Re: [PATCH v3 2/2] ksm: Optimize rmap_walk_ksm by passing a suitable address range

From: Hugh Dickins

Date: Sun Apr 05 2026 - 00:44:36 EST

On Thu, 12 Feb 2026, xu.xin16@xxxxxxxxxx wrote:

> From: xu xin <xu.xin16@xxxxxxxxxx>
>
> Problem
> =======
> When available memory is extremely tight, causing KSM pages to be swapped
> out, or when there is significant memory fragmentation and THP triggers
> memory compaction, the system will invoke the rmap_walk_ksm function to
> perform reverse mapping. However, we observed that this function becomes
> particularly time-consuming when a large number of VMAs (e.g., 20,000)
> share the same anon_vma.
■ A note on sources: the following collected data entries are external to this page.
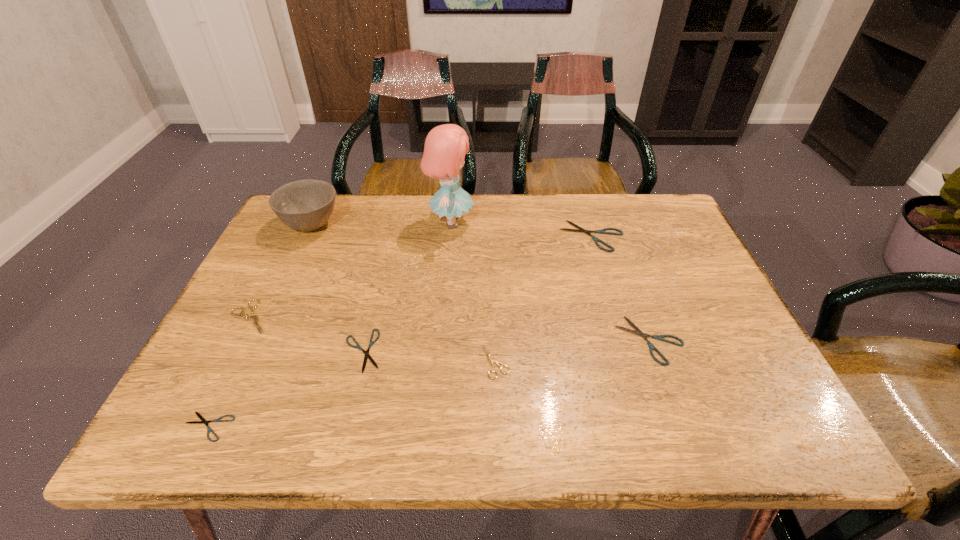 Where is `free space between the nearer beige shears and the bigger beige shears`? The image size is (960, 540). free space between the nearer beige shears and the bigger beige shears is located at coordinates (373, 339).

Find the location of a particular element. The width and height of the screenshot is (960, 540). free point between the farther beige shears and the farthest black shears is located at coordinates (421, 276).

The width and height of the screenshot is (960, 540). Find the location of `free space between the fourth object from left to right and the farthest shears`. free space between the fourth object from left to right and the farthest shears is located at coordinates (477, 293).

This screenshot has width=960, height=540. In order to click on empty space that is in between the seventh shortest object and the nearer beige shears in this screenshot , I will do `click(403, 293)`.

Find the location of a particular element. empty space between the third smallest black shears and the fourth object from right to left is located at coordinates [550, 281].

At what (x,y) coordinates should I click in order to perform the action: click on unoccupied area between the third smallest black shears and the left beige shears. Please return your answer as a coordinate pair (x, y). Looking at the image, I should click on (450, 328).

Where is `the fifth closest object to the sixth object from left to right`? The image size is (960, 540). the fifth closest object to the sixth object from left to right is located at coordinates (203, 420).

This screenshot has width=960, height=540. I want to click on object that is the third closest to the doll, so click(x=371, y=342).

You are a GUI agent. You are given a task and a screenshot of the screen. Output one action in this format:
    pyautogui.click(x=<x>, y=<y>)
    Task: Click on the shears that stands as the second closest to the bigger beige shears
    
    Given the screenshot: What is the action you would take?
    pyautogui.click(x=203, y=420)

Select which shears appears as the fourth closest to the right beige shears. Please provide its 2D coordinates. Your answer should be formatted as a tuple, i.e. [(x, y)], where the tuple contains the x and y coordinates of a point satisfying the conditions above.

[(203, 420)] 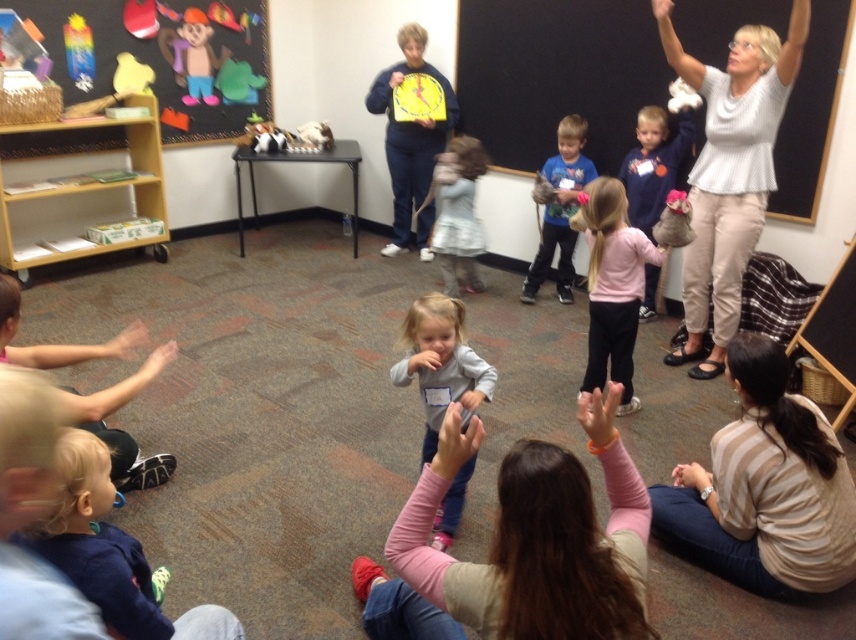 Consider the image. Can you confirm if striped sweater at lower right is positioned above pink matte shirt at center?

Actually, striped sweater at lower right is below pink matte shirt at center.

Who is more distant from viewer, (839, 452) or (616, 259)?

Point (616, 259)

In order to click on striped sweater at lower right in this screenshot , I will do `click(764, 486)`.

Can you confirm if blackboard at upper right is smaller than blue cotton shirt at center?

Actually, blackboard at upper right might be larger than blue cotton shirt at center.

Can you confirm if blackboard at upper right is positioned to the left of blue cotton shirt at center?

No, blackboard at upper right is not to the left of blue cotton shirt at center.

Locate an element on the screen. The width and height of the screenshot is (856, 640). blackboard at upper right is located at coordinates (556, 74).

Is matte cardboard shelf at upper left thinner than white textured blouse at upper right?

No.

Can you confirm if matte cardboard shelf at upper left is taller than white textured blouse at upper right?

No, matte cardboard shelf at upper left is not taller than white textured blouse at upper right.

Between point (68, 38) and point (684, 262), which one is positioned in front?

Point (684, 262)

Locate an element on the screen. The height and width of the screenshot is (640, 856). matte cardboard shelf at upper left is located at coordinates (162, 56). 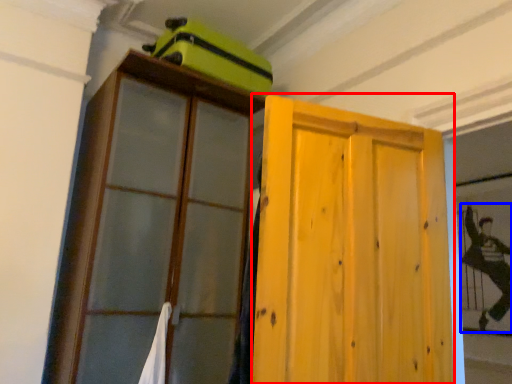 Question: Among these objects, which one is nearest to the camera, door (highlighted by a red box) or couple (highlighted by a blue box)?

Choices:
 (A) door
 (B) couple

Answer: (A)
Through debug trace analysis, we found that most
> of the latency occurs within anon_vma_interval_tree_foreach, leading to an
> excessively long hold time on the anon_vma lock (even reaching 500ms or
> more), which in turn causes upper-layer applications (waiting for the
> anon_vma lock) to be blocked for extended periods.
>
> Root Cause
> ==========
> Further investigation revealed that 99.9% of iterations inside the
> anon_vma_interval_tree_foreach loop are skipped due to the first check
> "if (addr < vma->vm_start || addr >= vma->vm_end)), indicating that a large
> number of loop iterations are ineffective. This inefficiency arises because
> the pgoff_start and pgoff_end parameters passed to
> anon_vma_interval_tree_foreach span the entire address space from 0 to
> ULONG_MAX, resulting in very poor loop efficiency.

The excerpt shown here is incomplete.